State-run refining giant Sinopec sees limited oil product exports in Q2 compared with the same period last year as the number of willing buyers in the international market dwindled following the pandemic, Sinopec's Senior Vice President Ling Yiqun said last week, S&P Global reported.
One of its units Guangzhou Petrochemical has cut its jet fuel exports further by 70% to around 30,000 mt in April from normal level of 100,000 mt/month, according to a company source.
Another state-owned integrated oil and gas giant PetroChina slashed its April exports from March for its refineries, including cutting a half to 60,000 mt from its Liaoyang Petrochemical and 22% reduction to 350,000 tons from its exporting-oriented West Pacific Petrochemical Corp. or Wepec.

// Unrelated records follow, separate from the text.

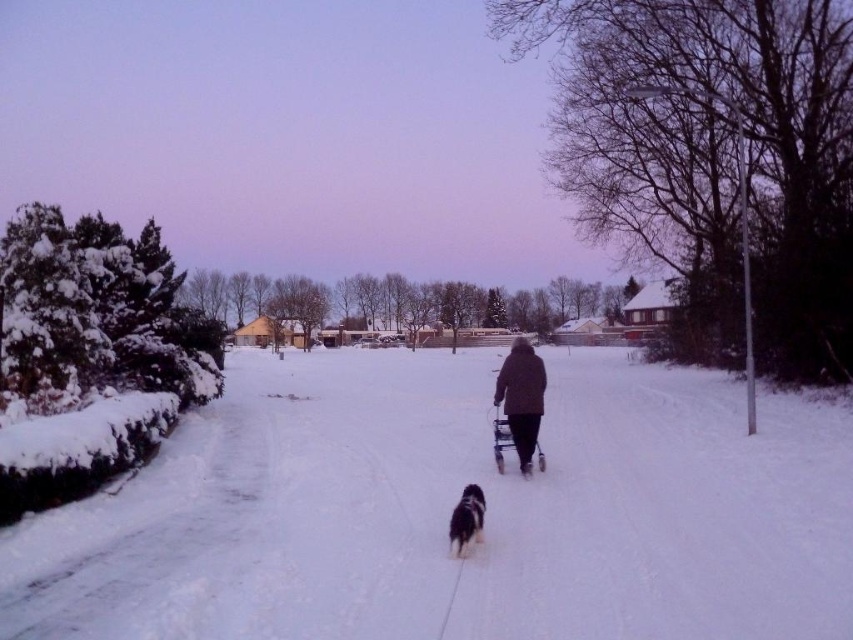 Question: Which point is closer to the camera taking this photo?

Choices:
 (A) (474, 493)
 (B) (497, 445)
 (C) (724, 416)

Answer: (A)

Question: Which of the following is the closest to the observer?

Choices:
 (A) (515, 362)
 (B) (372, 541)
 (C) (497, 422)
 (D) (450, 536)

Answer: (D)

Question: Does brown woolen coat at center have a greater width compared to fluffy black dog at center?

Choices:
 (A) no
 (B) yes

Answer: (B)

Question: Does white fluffy snow at center appear on the right side of brown woolen coat at center?

Choices:
 (A) yes
 (B) no

Answer: (B)

Question: Which is farther from the brown woolen coat at center?

Choices:
 (A) white fluffy snow at center
 (B) black plastic walker at center

Answer: (A)

Question: Does brown woolen coat at center appear on the left side of fluffy black dog at center?

Choices:
 (A) no
 (B) yes

Answer: (A) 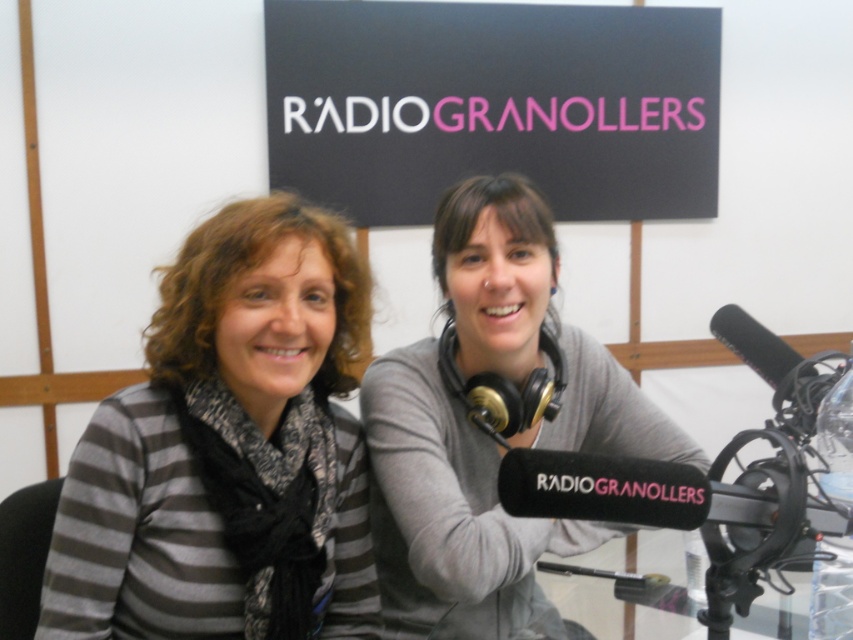 Question: Which point is closer to the camera?

Choices:
 (A) (403, 221)
 (B) (775, 360)

Answer: (B)

Question: Which of the following is the farthest from the observer?

Choices:
 (A) striped fabric shirt at left
 (B) black matte microphone at right
 (C) black matte signboard at upper center
 (D) black matte microphone at lower right

Answer: (C)

Question: Is striped fabric shirt at left bigger than black matte microphone at lower right?

Choices:
 (A) no
 (B) yes

Answer: (A)

Question: Is striped fabric shirt at left smaller than black matte microphone at lower right?

Choices:
 (A) yes
 (B) no

Answer: (A)

Question: Which object is closer to the camera taking this photo?

Choices:
 (A) striped fabric shirt at left
 (B) black matte signboard at upper center

Answer: (A)

Question: Is black matte signboard at upper center thinner than black matte microphone at lower right?

Choices:
 (A) no
 (B) yes

Answer: (A) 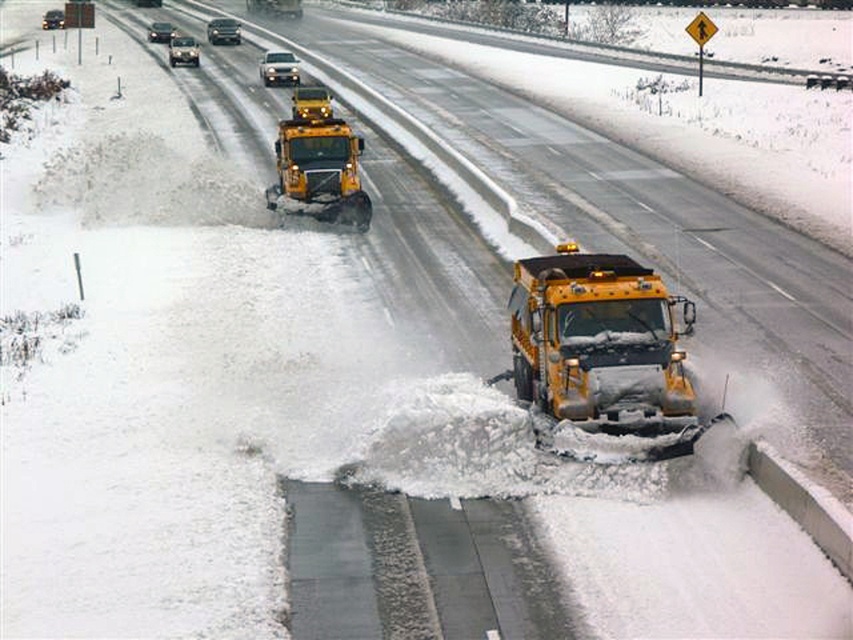 Can you confirm if yellow matte snowplow at center is shorter than shiny silver sedan at upper left?

Incorrect, yellow matte snowplow at center's height does not fall short of shiny silver sedan at upper left's.

Is point (616, 397) positioned in front of point (183, 51)?

Yes, it is.

Does point (660, 387) lie behind point (183, 38)?

No.

I want to click on yellow matte snowplow at center, so click(602, 348).

Who is positioned more to the right, yellow matte/snowplow at center or shiny silver sedan at upper left?

Positioned to the right is yellow matte/snowplow at center.

Can you confirm if yellow matte/snowplow at center is taller than shiny silver sedan at upper left?

Yes, yellow matte/snowplow at center is taller than shiny silver sedan at upper left.

This screenshot has height=640, width=853. Describe the element at coordinates (318, 161) in the screenshot. I see `yellow matte/snowplow at center` at that location.

This screenshot has height=640, width=853. In order to click on yellow matte/snowplow at center in this screenshot , I will do `click(318, 161)`.

Which is more to the right, yellow matte snowplow at center or shiny silver sedan at upper center?

From the viewer's perspective, yellow matte snowplow at center appears more on the right side.

Does yellow matte snowplow at center appear on the right side of shiny silver sedan at upper center?

Correct, you'll find yellow matte snowplow at center to the right of shiny silver sedan at upper center.

You are a GUI agent. You are given a task and a screenshot of the screen. Output one action in this format:
    pyautogui.click(x=<x>, y=<y>)
    Task: Click on the yellow matte snowplow at center
    
    Given the screenshot: What is the action you would take?
    pyautogui.click(x=602, y=348) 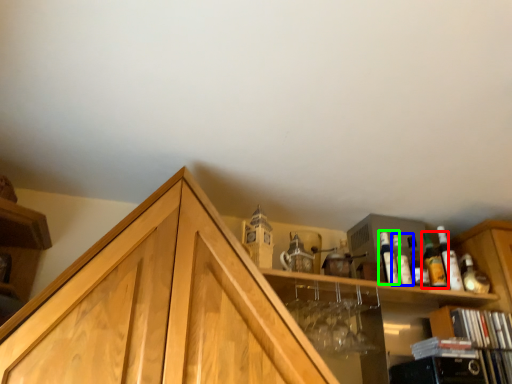 Question: Which object is the closest to the beer bottle (highlighted by a red box)? Choose among these: bottle (highlighted by a blue box) or bottle (highlighted by a green box).

Choices:
 (A) bottle
 (B) bottle

Answer: (A) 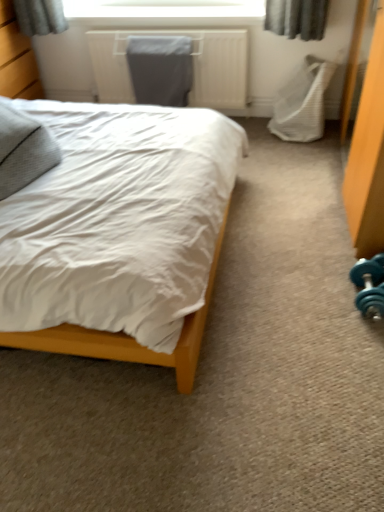 The width and height of the screenshot is (384, 512). Identify the location of free spot above teal rubber dumbbell at lower right (from a real-world perspective). (369, 280). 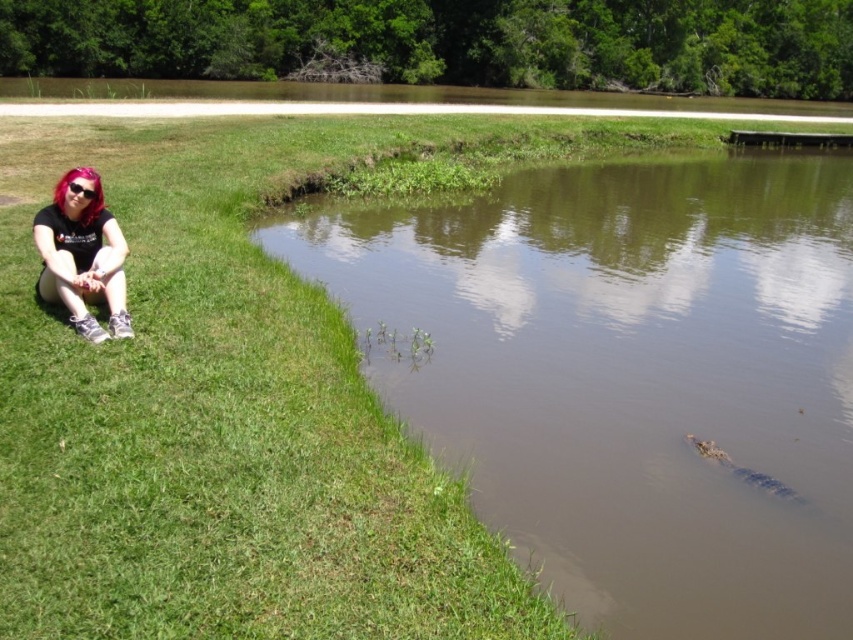 Question: Which object is farther from the camera taking this photo?

Choices:
 (A) brown muddy water at lower left
 (B) sunglasses at left

Answer: (B)

Question: Which object is the closest to the brown muddy water at lower left?

Choices:
 (A) sunglasses at left
 (B) matte black hair at lower left

Answer: (B)

Question: Estimate the real-world distances between objects in this image. Which object is farther from the matte black hair at lower left?

Choices:
 (A) sunglasses at left
 (B) brown muddy water at lower left

Answer: (B)

Question: Can you confirm if brown muddy water at lower left is positioned above matte black hair at lower left?

Choices:
 (A) yes
 (B) no

Answer: (A)

Question: Can you confirm if brown muddy water at lower left is thinner than matte black hair at lower left?

Choices:
 (A) no
 (B) yes

Answer: (A)

Question: Does brown muddy water at lower left appear on the left side of sunglasses at left?

Choices:
 (A) yes
 (B) no

Answer: (B) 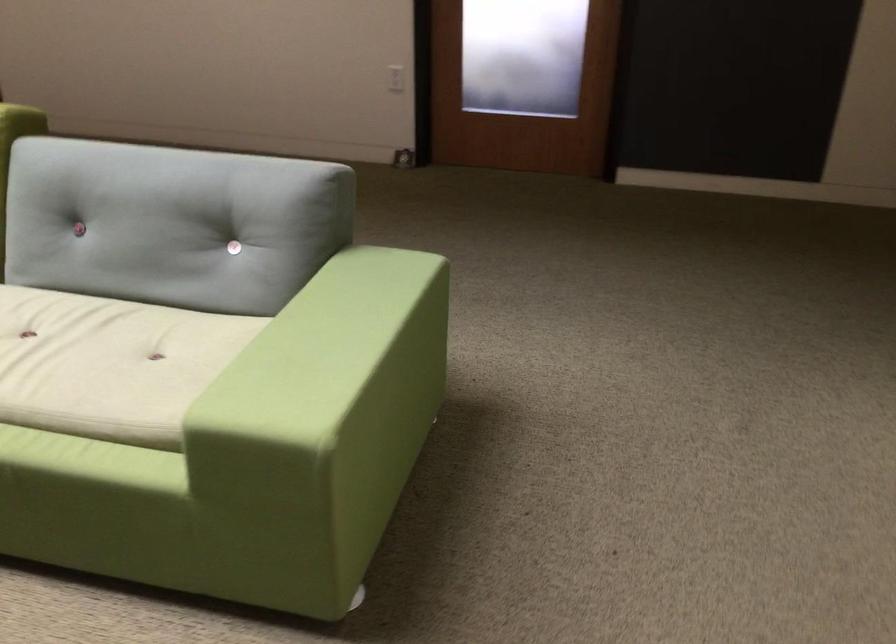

Moreover, its subsidiary Guangxi Petrochemical, which exports up to 370,000 tons per month, planned to suspend exports and extend its shut down despite the 50-day maintenance that finished end-March.
The refinery exported 290,000 mt and 325,000 tons of oil products in February and March, respectively, during the maintenance. Sinochem Quanzhou Petrochemical was also said to reduce its product exports.
A Singapore-based market observer said that China's gasoline exports loading slowed down in the second half of March to about 760,000 tons compared with 950,000 in H1 March, suggesting the declining trend began as the pandemic spread.